Search routes
Each of the search routes is a GET
request to a lettuce/search/<search-type>/<source-term>
URL, and returns a ConceptSuggestionResponse
.
Parameters
The concepts searched through by each route can be filtered by modifying the URL with parameters.
lettuce/search/<search-type>/<source-term>?<parameter-1>=<parameter-1-value>&<parameter-2>=<parameter-2-value>
etc.
Where the parameter takes a list, append multiple values for that parameter.
Parameter | Type | Description |
---|---|---|
vocabulary | List[str] | If any vocabulary_id are supplied, only concepts from those vocabularies will be suggested |
domain | List[str] | If any domain_id are supplied, only concepts from those domains will be suggested |
standard_concept | bool | Filter on standard concepts. If True, only standard concepts will be suggested |
valid_concept | bool | Filter on valid concepts. If True, only valid concepts will be suggested |
top_k | int | The number of suggestions to make |
Endpoints
text-search
Runs a full-text search against the concept_name
of each concept in the concept table, then ranks them by the frequency of matching lexemes.
This is the fastest endpoint, but is least flexible and will only get a match if your source term has some of the same lexemes as the matching concept.
vector-search
Encodes the text of your source term as an embedding.

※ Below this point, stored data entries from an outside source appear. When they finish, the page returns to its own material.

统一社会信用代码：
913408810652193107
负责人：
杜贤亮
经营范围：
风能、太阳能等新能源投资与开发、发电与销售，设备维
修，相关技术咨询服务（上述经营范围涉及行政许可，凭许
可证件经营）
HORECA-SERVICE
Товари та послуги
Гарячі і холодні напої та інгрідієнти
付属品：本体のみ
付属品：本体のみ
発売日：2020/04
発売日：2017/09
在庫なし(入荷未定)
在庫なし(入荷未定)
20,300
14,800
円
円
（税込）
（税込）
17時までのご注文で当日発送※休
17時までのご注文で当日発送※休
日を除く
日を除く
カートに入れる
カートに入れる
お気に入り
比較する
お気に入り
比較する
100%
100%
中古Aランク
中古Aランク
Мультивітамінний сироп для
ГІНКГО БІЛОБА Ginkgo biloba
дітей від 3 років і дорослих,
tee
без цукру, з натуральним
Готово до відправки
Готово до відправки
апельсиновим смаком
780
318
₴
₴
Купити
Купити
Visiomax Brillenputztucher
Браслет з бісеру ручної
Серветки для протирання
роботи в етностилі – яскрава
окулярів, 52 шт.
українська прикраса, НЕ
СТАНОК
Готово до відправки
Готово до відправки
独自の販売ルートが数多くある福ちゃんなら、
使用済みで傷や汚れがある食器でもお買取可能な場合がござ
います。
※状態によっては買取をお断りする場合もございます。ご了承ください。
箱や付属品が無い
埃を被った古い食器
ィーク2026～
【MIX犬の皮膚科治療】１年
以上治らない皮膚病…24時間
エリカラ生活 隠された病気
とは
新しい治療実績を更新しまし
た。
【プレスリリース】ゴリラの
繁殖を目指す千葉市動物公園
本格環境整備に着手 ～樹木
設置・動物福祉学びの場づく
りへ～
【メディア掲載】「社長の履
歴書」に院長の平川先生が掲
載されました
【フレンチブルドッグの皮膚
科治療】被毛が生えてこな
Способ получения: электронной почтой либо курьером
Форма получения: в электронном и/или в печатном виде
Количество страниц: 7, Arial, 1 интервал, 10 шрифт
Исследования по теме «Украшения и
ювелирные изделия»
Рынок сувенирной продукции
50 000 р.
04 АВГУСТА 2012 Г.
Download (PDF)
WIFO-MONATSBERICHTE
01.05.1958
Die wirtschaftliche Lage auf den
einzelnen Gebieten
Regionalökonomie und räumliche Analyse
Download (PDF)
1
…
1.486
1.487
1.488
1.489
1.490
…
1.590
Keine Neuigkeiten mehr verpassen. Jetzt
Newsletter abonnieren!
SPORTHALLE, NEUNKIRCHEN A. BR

Takes a subset of concepts matching the search criteria and matching embeddings from the embeddings
table, then sorts the embeddings by their similarity to the embedding for your source term.
The top concepts are returned.
Vector search is more computationally intensive than text search, and can take a while to execute. There are steps you can take to speed this up.
Vector search takes longer the more documents are compared, so limiting your search to single domains or vocabularies can help. If you can change your database parameters you can speed it up significantly:
SET work_mem='512MB';
SET max_parallel_workers=32;
SET max_parallel_workers_per_gather=16;
for example.
ai-search
Runs the vector search, but then uses the concept names as context for the LLM to help infer a concept name. The LLM output is then checked for exact matches in the concept table, and if no match is found, used as the input for text search.